• _Input material_
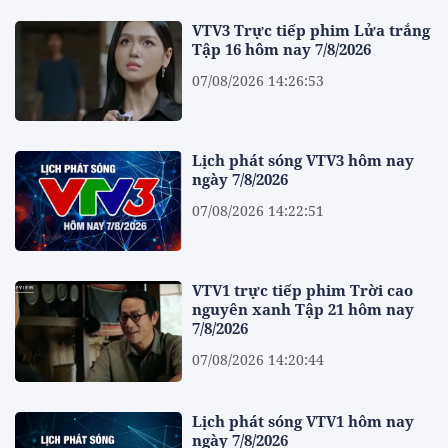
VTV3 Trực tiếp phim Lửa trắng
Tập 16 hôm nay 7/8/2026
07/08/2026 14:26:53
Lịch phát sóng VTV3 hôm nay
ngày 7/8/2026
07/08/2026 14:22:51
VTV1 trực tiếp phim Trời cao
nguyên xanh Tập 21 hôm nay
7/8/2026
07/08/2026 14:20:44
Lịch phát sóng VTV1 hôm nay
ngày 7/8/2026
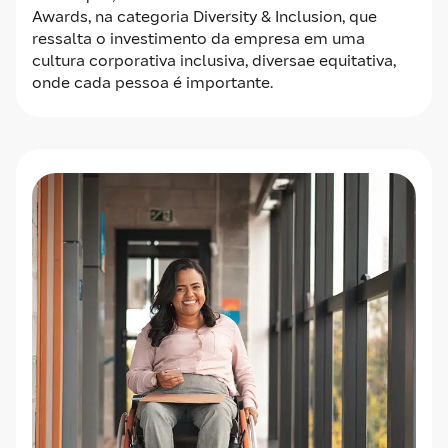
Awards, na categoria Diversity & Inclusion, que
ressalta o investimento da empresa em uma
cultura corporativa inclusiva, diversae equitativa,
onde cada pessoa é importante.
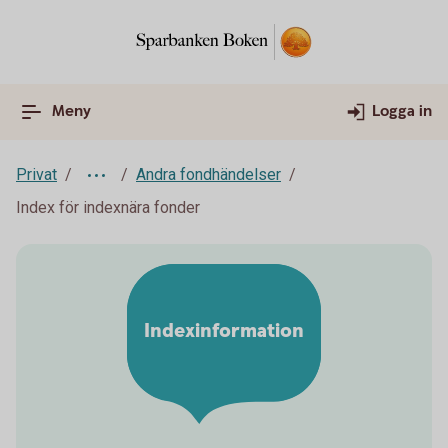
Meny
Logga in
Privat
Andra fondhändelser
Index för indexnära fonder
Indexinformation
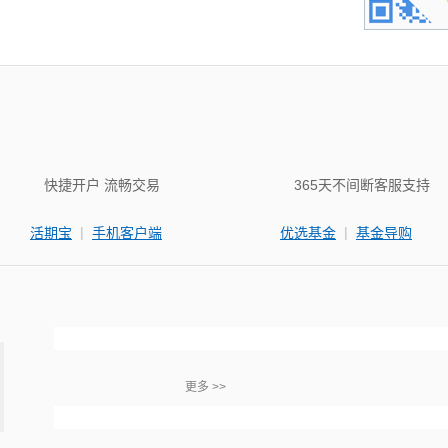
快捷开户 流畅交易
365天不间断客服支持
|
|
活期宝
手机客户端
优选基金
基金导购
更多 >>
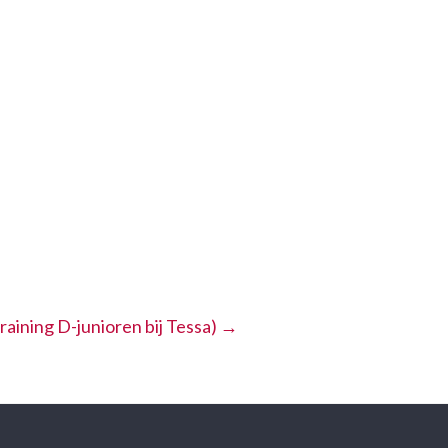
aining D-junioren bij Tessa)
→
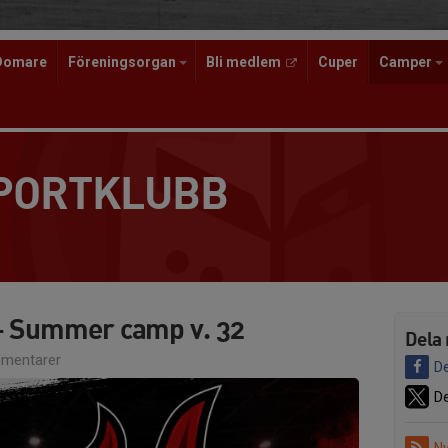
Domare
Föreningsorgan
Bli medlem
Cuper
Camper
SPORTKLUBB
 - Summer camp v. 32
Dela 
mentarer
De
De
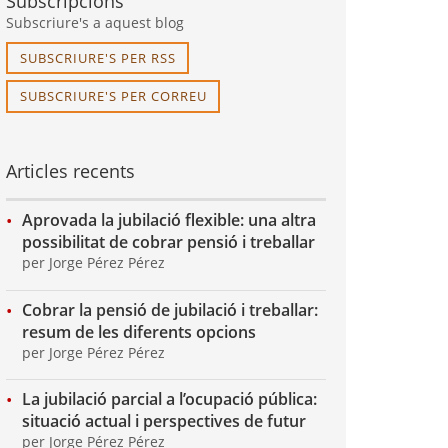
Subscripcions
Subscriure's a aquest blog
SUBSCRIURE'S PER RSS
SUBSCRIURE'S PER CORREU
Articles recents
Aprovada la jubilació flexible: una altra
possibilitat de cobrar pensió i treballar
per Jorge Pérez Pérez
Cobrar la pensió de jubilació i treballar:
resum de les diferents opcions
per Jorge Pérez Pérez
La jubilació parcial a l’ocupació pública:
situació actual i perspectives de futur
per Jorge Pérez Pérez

• _Work task_
Provide the count of lines holding the word "jubilació" in these entries, and no other words.

• _Exercise solution_
3